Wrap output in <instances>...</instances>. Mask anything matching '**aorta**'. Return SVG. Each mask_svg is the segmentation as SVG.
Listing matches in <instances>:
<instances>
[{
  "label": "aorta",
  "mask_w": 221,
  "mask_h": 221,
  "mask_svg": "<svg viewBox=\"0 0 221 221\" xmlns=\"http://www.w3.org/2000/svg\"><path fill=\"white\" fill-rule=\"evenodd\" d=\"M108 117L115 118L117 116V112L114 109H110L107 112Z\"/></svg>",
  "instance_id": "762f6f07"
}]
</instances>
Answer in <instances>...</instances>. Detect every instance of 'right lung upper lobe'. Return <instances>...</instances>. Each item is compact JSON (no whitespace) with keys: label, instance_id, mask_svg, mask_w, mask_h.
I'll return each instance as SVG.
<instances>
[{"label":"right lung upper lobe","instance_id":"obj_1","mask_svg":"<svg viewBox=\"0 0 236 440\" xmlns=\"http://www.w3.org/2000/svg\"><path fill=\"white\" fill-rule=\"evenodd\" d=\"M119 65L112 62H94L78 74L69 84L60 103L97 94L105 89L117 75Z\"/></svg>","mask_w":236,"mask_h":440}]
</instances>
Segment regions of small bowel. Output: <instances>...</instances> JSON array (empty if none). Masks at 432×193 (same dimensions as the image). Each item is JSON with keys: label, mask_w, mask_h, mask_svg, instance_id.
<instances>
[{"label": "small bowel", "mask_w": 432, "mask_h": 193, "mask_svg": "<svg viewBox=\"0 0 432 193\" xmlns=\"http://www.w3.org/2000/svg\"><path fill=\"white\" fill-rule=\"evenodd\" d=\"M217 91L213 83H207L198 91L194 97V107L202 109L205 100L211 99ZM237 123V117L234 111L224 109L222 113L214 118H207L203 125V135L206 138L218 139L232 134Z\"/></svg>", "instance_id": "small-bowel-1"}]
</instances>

^^^^

- Exercise directions:
All of the entries are to be set down again without alteration.

- Solution for this task:
Wrap output in <instances>...</instances>. Mask anything matching '**aorta**'. Return SVG. Each mask_svg is the segmentation as SVG.
Listing matches in <instances>:
<instances>
[{
  "label": "aorta",
  "mask_w": 221,
  "mask_h": 221,
  "mask_svg": "<svg viewBox=\"0 0 221 221\" xmlns=\"http://www.w3.org/2000/svg\"><path fill=\"white\" fill-rule=\"evenodd\" d=\"M108 117L115 118L117 116V112L114 109H110L107 112Z\"/></svg>",
  "instance_id": "762f6f07"
}]
</instances>
Answer in <instances>...</instances>. Detect every instance of 'right lung upper lobe'. Return <instances>...</instances>. Each item is compact JSON (no whitespace) with keys: label, instance_id, mask_svg, mask_w, mask_h.
I'll return each instance as SVG.
<instances>
[{"label":"right lung upper lobe","instance_id":"obj_1","mask_svg":"<svg viewBox=\"0 0 236 440\" xmlns=\"http://www.w3.org/2000/svg\"><path fill=\"white\" fill-rule=\"evenodd\" d=\"M119 65L112 62H94L78 74L69 84L60 103L97 94L105 89L117 75Z\"/></svg>","mask_w":236,"mask_h":440}]
</instances>
Segment regions of small bowel. Output: <instances>...</instances> JSON array (empty if none). Masks at 432×193 (same dimensions as the image). Each item is JSON with keys: label, mask_w, mask_h, mask_svg, instance_id.
<instances>
[{"label": "small bowel", "mask_w": 432, "mask_h": 193, "mask_svg": "<svg viewBox=\"0 0 432 193\" xmlns=\"http://www.w3.org/2000/svg\"><path fill=\"white\" fill-rule=\"evenodd\" d=\"M217 91L213 83H207L198 91L194 97V107L202 109L205 100L211 99ZM237 123V117L234 111L224 109L222 113L214 118H207L203 125V135L206 138L218 139L232 134Z\"/></svg>", "instance_id": "small-bowel-1"}]
</instances>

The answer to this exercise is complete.